[Top][All Lists]
[Date Prev][Date Next][Thread Prev][Thread Next][Date Index][Thread Index]
RE: [cp-patches] FYI: Patch: character encoder/decoder cleanup/fixes
From: |
Jeroen Frijters |
Subject: |
RE: [cp-patches] FYI: Patch: character encoder/decoder cleanup/fixes |
Date: |
Thu, 18 Nov 2004 10:03:22 +0100 |
Archie Cobbs wrote:
> This is arguable in my opinion. Does the UTF-8 specification say that
> only currently defined Unicode characters may be encoded/decoded?
It has nothing to do with defined or undefined characters. Java strings
do not contain characters, but UTF-16 codepoints. When a Unicode
character above 0xFFFF is put in a Java string, the character code is
converted to two UTF-16 codepoints (a so called surrogate pair). These
surrogate pair codepoints are in the range 0xD800-0xDFFF and
conveniently Unicode doesn't define any characters in this range, so if
you encounter a Java char in this range, it isn't actually a Unicode
character, but only half of it. If a string contains half of a surrogate
pair, this string is malformed and so the UTF-8 encoder (which encodes
Unicode characters) is right to encode this as an invalid character.

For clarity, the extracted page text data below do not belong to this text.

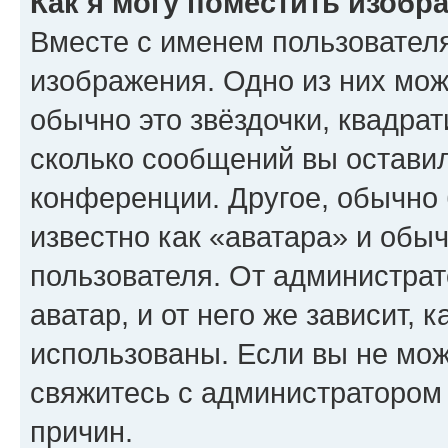
Как я могу поместить изобр
Вместе с именем пользователя
изображения. Одно из них мож
обычно это звёздочки, квадрат
сколько сообщений вы оставил
конференции. Другое, обычно 
известно как «аватара» и обы
пользователя. От администрат
аватар, и от него же зависит, 
использованы. Если вы не мож
свяжитесь с администратором
причин.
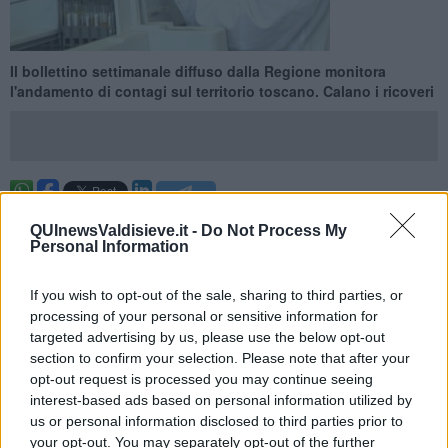
​Il bollettino settimanale diffuso dalla Regione monitora
l'andamento di contagi sul territorio toscano. Calano i ricoveri
TOSCANA —
Sono 66 i nuovi casi di positività al
Covid-19
QUInewsValdisieve.it -
Do Not Process My
registrati in Toscana negli ultimi 7 giorni. E' quanto emerge dal
Personal Information
bollettino settimanale diffuso dalla Regione.
Calano i ricoveri:
attualmente sono 33 le persone ricoverate (11 in
If you wish to opt-out of the sale, sharing to third parties, or
meno rispetto alla settimana precedente, meno 25%), di cui 2 (1 in
processing of your personal or sensitive information for
meno, meno 33,3%) si trovano in terapia intensiva. In 322 sono in
targeted advertising by us, please use the below opt-out
isolamento a casa, perché presentano sintomi lievi che non
section to confirm your selection. Please note that after your
richiedono cure ospedaliere o risultano prive di sintomi (49 in meno
opt-out request is processed you may continue seeing
rispetto alla settimana precedente, meno 13,2%).
interest-based ads based on personal information utilized by
us or personal information disclosed to third parties prior to
your opt-out. You may separately opt-out of the further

Now, it's actually possible to have the UTF-8 encoder/decoder
encode/decode these half surrogate pairs symmetrically so if there is a
good reason to do so, we can certainly do that.
> What about Java class files? They contain arbitrary 16 byte characters
> encoded using "UTF-8" .. by your logic, isn't that a violation? Etc.
I don't understand what you mean here.
> I guess it depends on whether UTF-8 is defined as a 16 byte value
> encoding or a Unicode character encoding.. but even if it's defined
> as the latter, in practice, it is certainly used as the
> former a lot...
UTF = Unicode Transformation Format. Do you have any examples of code
that uses strings to store arbitrary binary data *and* use UTF-8
encoding? Since Sun's implementation doesn't support it, I think it's
unlikely that much code depends on it.
Regards,
Jeroen